HOW TO COMPLETE THIS TASK —
Scan the records for the word "Vaša". Return each line where it is found.

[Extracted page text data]
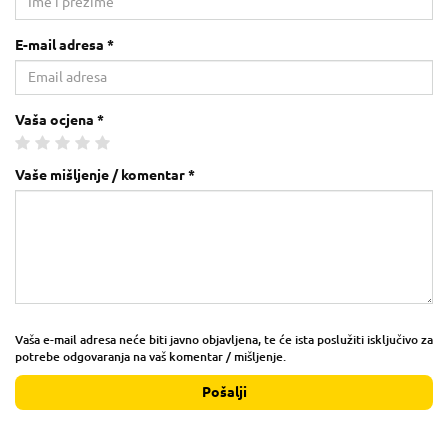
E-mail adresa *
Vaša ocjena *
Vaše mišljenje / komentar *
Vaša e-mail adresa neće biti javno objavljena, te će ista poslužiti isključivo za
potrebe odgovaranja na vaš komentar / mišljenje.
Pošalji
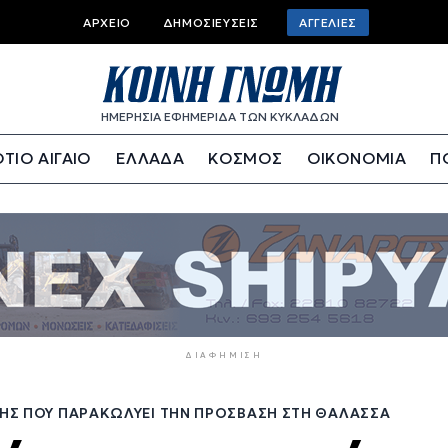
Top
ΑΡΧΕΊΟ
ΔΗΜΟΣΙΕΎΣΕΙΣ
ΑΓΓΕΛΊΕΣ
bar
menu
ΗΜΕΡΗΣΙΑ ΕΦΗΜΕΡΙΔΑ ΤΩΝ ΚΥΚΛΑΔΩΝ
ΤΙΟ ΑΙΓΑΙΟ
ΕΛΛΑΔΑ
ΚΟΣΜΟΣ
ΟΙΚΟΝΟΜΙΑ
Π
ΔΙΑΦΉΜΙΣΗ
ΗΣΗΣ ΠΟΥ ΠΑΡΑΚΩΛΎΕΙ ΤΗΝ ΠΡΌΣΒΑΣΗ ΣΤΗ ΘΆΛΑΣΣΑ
--
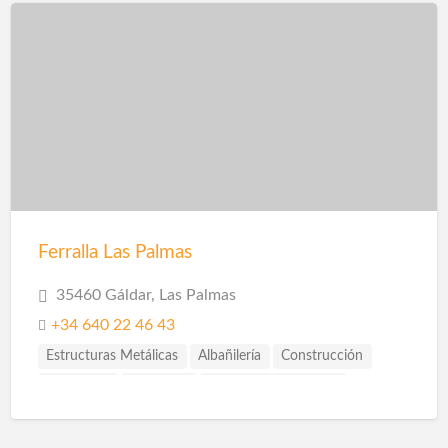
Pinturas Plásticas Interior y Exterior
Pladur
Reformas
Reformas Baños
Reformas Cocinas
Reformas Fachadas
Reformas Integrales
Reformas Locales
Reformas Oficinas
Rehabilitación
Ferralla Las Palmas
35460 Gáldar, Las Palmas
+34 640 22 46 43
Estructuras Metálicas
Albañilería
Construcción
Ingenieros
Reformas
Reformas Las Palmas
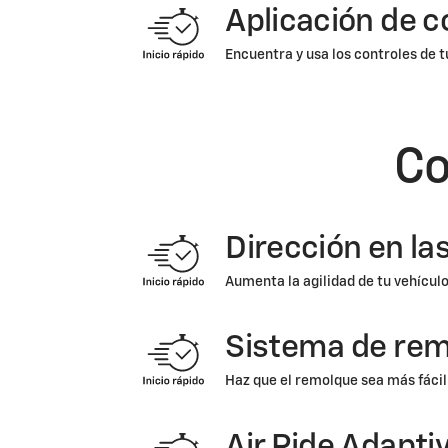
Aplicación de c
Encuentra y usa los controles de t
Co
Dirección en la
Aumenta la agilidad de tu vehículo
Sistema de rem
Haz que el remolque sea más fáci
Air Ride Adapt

ANSWER SECTION —
Vaša ocjena *
Vaša e-mail adresa neće biti javno objavljena, te će ista poslužiti isključivo za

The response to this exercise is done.